Silent Child – Nur dein Kind kennt die Wahrheit (Sarah A. Denzil)
Klappentext:
Vor zehn Jahren musste Emma Price hilflos mit ansehen, wie der rote Regenmantel ihres sechsjährigen Sohns Aiden aus dem Wasser gefischt wurde. An jenem verhängnisvollen Tag gab es eine Sturmflut und der kleine Junge lief heimlich von der Schule weg und ertrank. Sein Körper wurde nie gefunden. Zehn Jahre später hat sich Emma nach sehr schweren Zeiten von diesem Schicksalsschlag erholt, ist verheiratet und hochschwanger – als plötzlich ihr totgeglaubter Sohn wieder auftaucht. Stumm. Nur die zahlreichen, zum Teil Jahre alten Verletzungen erzählen eine grausame Geschichte. Wo war er? Was ist ihm passiert? Und wer hat Aiden entführt? Emma sucht verzweifelt nach Antworten. Und muss feststellen, dass sie niemandem vertrauen kann …
Rezension:
Bei einem schweren Unwetter vor zehn Jahren verschwand Emmas damals sechsjähriger Sohn Aiden spurlos. Lediglich seine rote Regenjacke wurde in den Fluten des Flusses gefunden. Inzwischen wurde Aiden offiziell für tot erklärt und beerdigt, Emma ist wieder verheiratet und erwartet ein kleines Mädchen. Doch wie aus dem Nichts taucht im nahegelegenen Wald ein ungefähr sechzehnjähriger Junge auf und schnell stellt sich heraus, dass es sich dabei um ihren Sohn handelt. Niemand weiß, woher er so plötzlich kommt und was ihm in den vergangenen zehn Jahren widerfahren ist. Denn Aiden spricht nicht und ist auch ansonsten nicht auf dem Entwicklungsstand von Gleichaltrigen. Mit Hilfe des bereits damals zuständigen Polizisten macht Emma sich auf die Suche nach Antworten. Doch jeder im Dorf ist verdächtig, und solange Aiden nicht redet, stehen die Ermittler vor nicht nur einem Rätsel.
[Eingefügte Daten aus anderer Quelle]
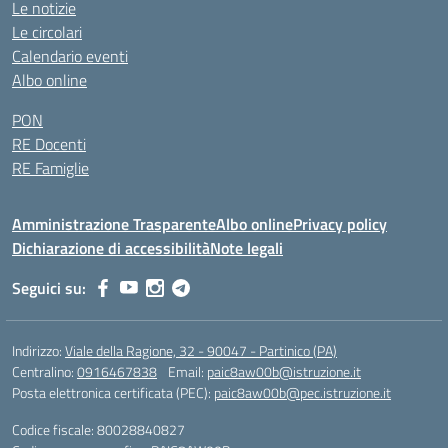
Le notizie
Le circolari
Calendario eventi
Albo online
PON
RE Docenti
RE Famiglie
Amministrazione Trasparente
Albo online
Privacy policy
Dichiarazione di accessibilità
Note legali
Seguici su:
Indirizzo:
Viale della Ragione, 32 - 90047 - Partinico (PA)
Centralino:
0916467838
Email:
paic8aw00b@istruzione.it
Posta elettronica certificata (PEC):
paic8aw00b@pec.istruzione.it
Codice fiscale: 80028840827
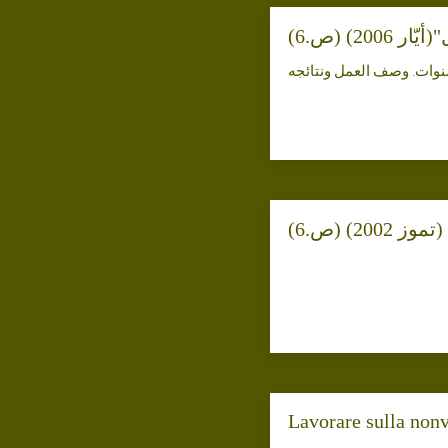
Lavorare sulla nonv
Ein echtes Horrorszenario für Eltern als Grundplot – zumindest mit der Ausgangsidee konnte Sarah A. Denzil einen Volltreffer landen. In einer Art Rückblende erlebt der Leser den Tag des Unwetters und das spurlose Verschwinden von Aiden quasi hautnah mit. Hier spielt die Autorin ihre Karten besonders im Hinblick auf die Gedanken und Emotionen der Mutter hervorragend aus, kann aber vor allem mit der bedrückenden Atmosphäre dieses besonderen Tages punkten. Die düstere Atmosphäre wird weitestgehend durch das ganze Buch hinweg aufrechterhalten, was für einen gewissen Spannungsbogen sorgt, denn ansonsten bleibt der Nervenkitzel leider die meiste Zeit auf der Strecke. Trotz aller Versuche, den Charakteren ähnliche Substanz zu verleihen, bleibt der Großteil der agierenden Personen über weite Strecken eher farblos. So richtig Zugang bekommt der Leser zu keinem Protagonisten, wodurch viel Potential verschenkt wird. Und obwohl die Autorin durchaus spannende und interessante Plottwists einzubauen versteht, überwiegt das Frustlevel beim Leser durch zahlreiche Wiederholungen, gerade was den Jammermodus von Emma angeht. Sie ist, neben Aiden, eigentlich die wichtigste Person, konzentriert sich aber meistens auf die falschen Dinge bzw. Personen. Allerdings entwickelt sie sich im Laufe der Seiten von einer naiven, teils gebrochenen und hilfsbedürftigen Frau zu einer starken Kämpferin, die für sich, ihre Kinder und ihre Freunde einzustehen versucht.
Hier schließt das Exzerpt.